Posted on Tuesday, January 7th, 2014, in Answers in Genesis, Bizarre, Christian Living, Church, Creation Scientists, Creation vs Evolution, Education, Evolution, Faith and Culture, Fundamentalism, Religion, Science, Theistic Evolution, Young Earth Creationism and tagged , , . Bookmark the permalink. 5 Comments.

  1. I was also surprised that he accepted it. Perhaps he think some nugget of information might sway someone.


  2. I think there is value in public discussion and even debate, but not under these terms. Unless Nye is charging a significant appearance fee (which he should, but probably isn’t), Ham is going to get a windfall from this, and likely will have publication rights from which he will produce a highly edited video of his “victory” over Nye, from which he will bring in additional revenue. I like the idea of a neutral site, with proceeds going to a mutually-agreed charity, and either mutual or public domain distribution rights.

    To me, the bigger issue is that these shucksters, who are often very used to public speaking forums and even debates, intentionally pick individuals (a) whose field of expertise is not evolution, (b) who aren’t as used to public debate environments, (c) who aren’t well-versed in countering creationist talking points, and (d) don’t know how to negotiate a proper debate contract that would allow for things like neutral moderation/location, publication rights, proceeds, etc. It is well-known among the individuals who are part of the atheism/evolution/YEC/ID public sphere that individuals like Aron Ra, who would be able to address all 4 points above, would be willing to debate Ham under mutually-agreed conditions, but Ham would, for lack of a pun-less comment, become lunch. And he’s savvy enough to know it so he seeks out other individuals.
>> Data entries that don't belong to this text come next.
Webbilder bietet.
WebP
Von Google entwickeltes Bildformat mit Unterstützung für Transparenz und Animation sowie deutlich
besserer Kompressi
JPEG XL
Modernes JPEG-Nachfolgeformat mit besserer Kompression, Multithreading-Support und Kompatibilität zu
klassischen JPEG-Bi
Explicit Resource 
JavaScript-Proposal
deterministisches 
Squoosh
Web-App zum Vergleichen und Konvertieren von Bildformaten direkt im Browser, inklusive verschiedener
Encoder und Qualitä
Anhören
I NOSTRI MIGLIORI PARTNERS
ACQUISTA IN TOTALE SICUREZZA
If you look at forums where pretty strict neutrality is enforced, such as a courtroom (see, e.g., the Dover case), creationism and ID tend to fare poorly.
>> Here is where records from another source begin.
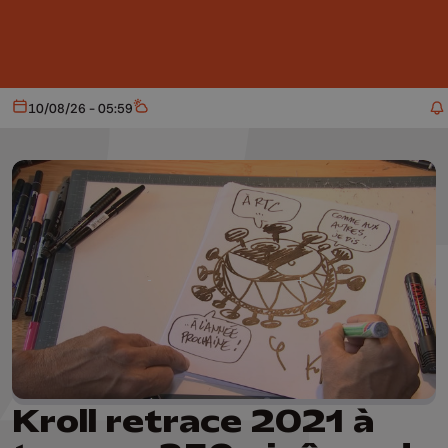
Aller au contenu principal
10/08/26 - 05:59
Aujourd'hui
Météo
Kroll retrace 2021 à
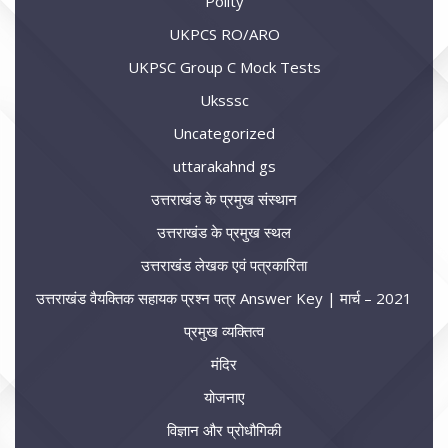
Polity
UKPCS RO/ARO
UKPSC Group C Mock Tests
Uksssc
Uncategorized
uttarakahnd gs
उत्तराखंड के प्रमुख संस्थान
उत्तराखंड के प्रमुख स्थल
उत्तराखंड लेखक एवं पत्रकारिता
उत्तराखंड वैयक्तिक सहायक प्रश्न पत्र Answer Key | मार्च – 2021
प्रमुख व्यक्तित्व
मंदिर
योजनाए
विज्ञान और प्रोधौगिकी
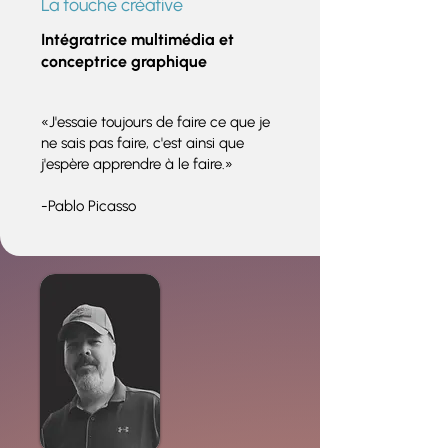
La touche créative
Intégratrice multimédia et
conceptrice graphique
«J'essaie toujours de faire ce que je
ne sais pas faire, c'est ainsi que
j'espère apprendre à le faire.»
-Pablo Picasso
    Debates, when done properly, can serve a similar functional as science popularizers, such as Sean Carroll, Brian Cox, Neil De-Grasse Tyson, Michio Kaku, Krauss, etc., and in fact bring scientific perspective to an audience that would not normally voluntarily subject themselves to scientific understanding. Unfortunately at least from initial outward appearance, the Nye-Ham debate, won’t possess the necessary qualities for a properly-done debate.

    Finally, for the sake of science itself, I humbly submit here a compelling video regarding the new scientific theory of Infantapaulting, the human evolution of adaptive infant aerodynamics:


  3. Good points, hktelemacher!

    I think Ken Ham is worried about the falling attendance/revenue at the Creation Museum and trying hard to drum up interest.
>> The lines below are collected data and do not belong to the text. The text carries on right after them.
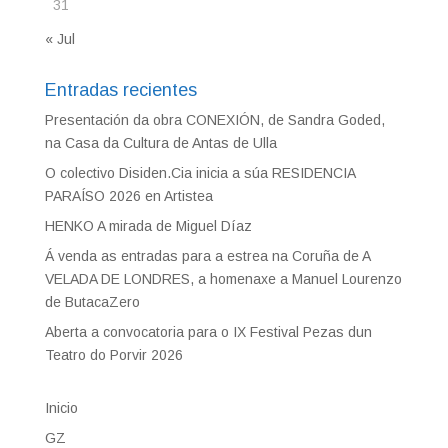
31
« Jul
Entradas recientes
Presentación da obra CONEXIÓN, de Sandra Goded,
na Casa da Cultura de Antas de Ulla
O colectivo Disiden.Cia inicia a súa RESIDENCIA
PARAÍSO 2026 en Artistea
HENKO A mirada de Miguel Díaz
Á venda as entradas para a estrea na Coruña de A
VELADA DE LONDRES, a homenaxe a Manuel Lourenzo
de ButacaZero
Aberta a convocatoria para o IX Festival Pezas dun
Teatro do Porvir 2026
Inicio
GZ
    All the tickets to this event sold out in 20 minutes.

    I don’t have a good feeling about this ‘debate’ simply because it’s not on a level playing field.

    I’m hoping that those who get to attend and/or listen via simulcast will give an honest report of how it went down.

    Funny video!


  4. Looks like 2014 could be the year of the high(er) profile debate:

    I’ve seen some of Sean’s stuff (from which I have fairly high expectations), and follow him on Twitter (hence how I knew of the debate), but only have exposure to a limited amount of material by Craig. But I do expect that debate to be more scientifically interesting than Ham/Nye, which will likely tread over well-trodden ground, so to speak. Carroll is very up on cutting-edge cosmology, I fully expect there to be parts of their debate I won’t be able to follow until I read up on background material afterwards.


  5. Thanks for that. Will take a look later. Too warm to think at the moment.